Items from a data source:
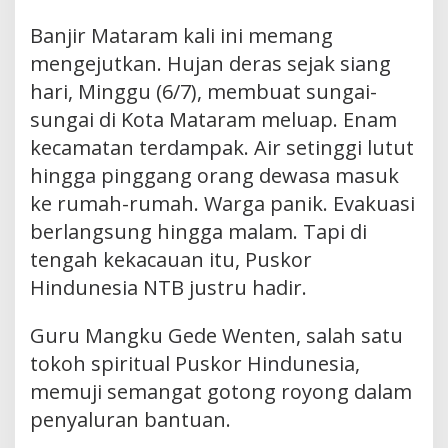
Banjir Mataram kali ini memang
mengejutkan. Hujan deras sejak siang
hari, Minggu (6/7), membuat sungai-
sungai di Kota Mataram meluap. Enam
kecamatan terdampak. Air setinggi lutut
hingga pinggang orang dewasa masuk
ke rumah-rumah. Warga panik. Evakuasi
berlangsung hingga malam. Tapi di
tengah kekacauan itu, Puskor
Hindunesia NTB justru hadir.
Guru Mangku Gede Wenten, salah satu
tokoh spiritual Puskor Hindunesia,
memuji semangat gotong royong dalam
penyaluran bantuan.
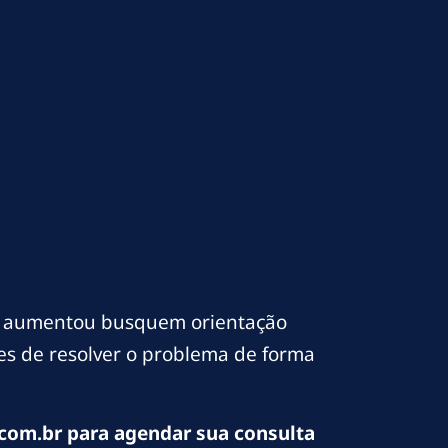
o aumentou busquem orientação
ces de resolver o problema de forma
com.br para agendar sua consulta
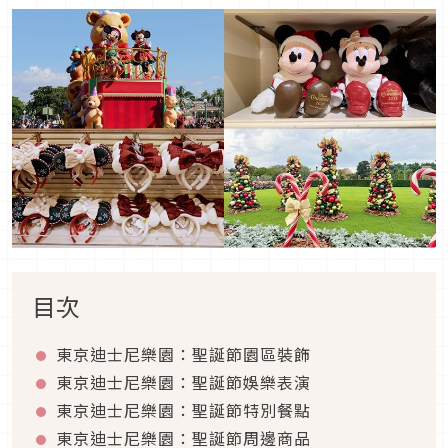
目次
東京迪士尼樂園：聖誕節園區裝飾
東京迪士尼樂園：聖誕節娛樂表演
東京迪士尼樂園：聖誕節特別餐點
東京迪士尼樂園：聖誕節周邊商品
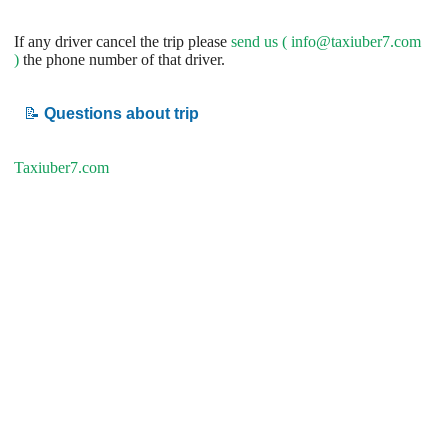
If any driver cancel the trip please
send us (
info@taxiuber7.com
)
the phone number of that driver.
📝
Questions about trip
Taxiuber7.com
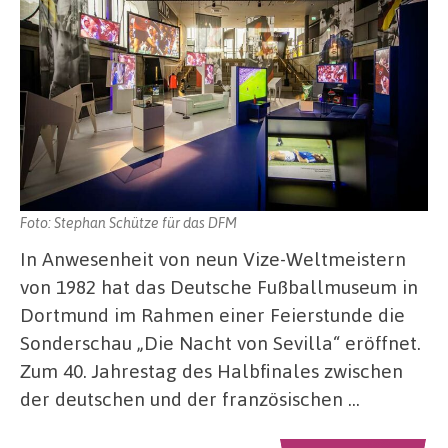
Foto: Stephan Schütze für das DFM
In Anwesenheit von neun Vize-Weltmeistern
von 1982 hat das Deutsche Fußballmuseum in
Dortmund im Rahmen einer Feierstunde die
Sonderschau „Die Nacht von Sevilla“ eröffnet.
Zum 40. Jahrestag des Halbfinales zwischen
der deutschen und der französischen …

- _WHAT IS NEEDED_:
Transcribe exactly the lines above, beginning at the one with "berlangsung hingga malam. Tapi di" and going up to and including the one with "Dortmund im Rahmen einer Feierstunde die". Pictures do not belong in the copy.

- _RESPONSE TO THIS TASK_:
berlangsung hingga malam. Tapi di
tengah kekacauan itu, Puskor
Hindunesia NTB justru hadir.
Guru Mangku Gede Wenten, salah satu
tokoh spiritual Puskor Hindunesia,
memuji semangat gotong royong dalam
penyaluran bantuan.
o aumentou busquem orientação
ces de resolver o problema de forma
com.br para agendar sua consulta
目次
東京迪士尼樂園：聖誕節園區裝飾
東京迪士尼樂園：聖誕節娛樂表演
東京迪士尼樂園：聖誕節特別餐點
東京迪士尼樂園：聖誕節周邊商品
If any driver cancel the trip please
send us (
info@taxiuber7.com
)
the phone number of that driver.
📝
Questions about trip
Taxiuber7.com
Foto: Stephan Schütze für das DFM
In Anwesenheit von neun Vize-Weltmeistern
von 1982 hat das Deutsche Fußballmuseum in
Dortmund im Rahmen einer Feierstunde die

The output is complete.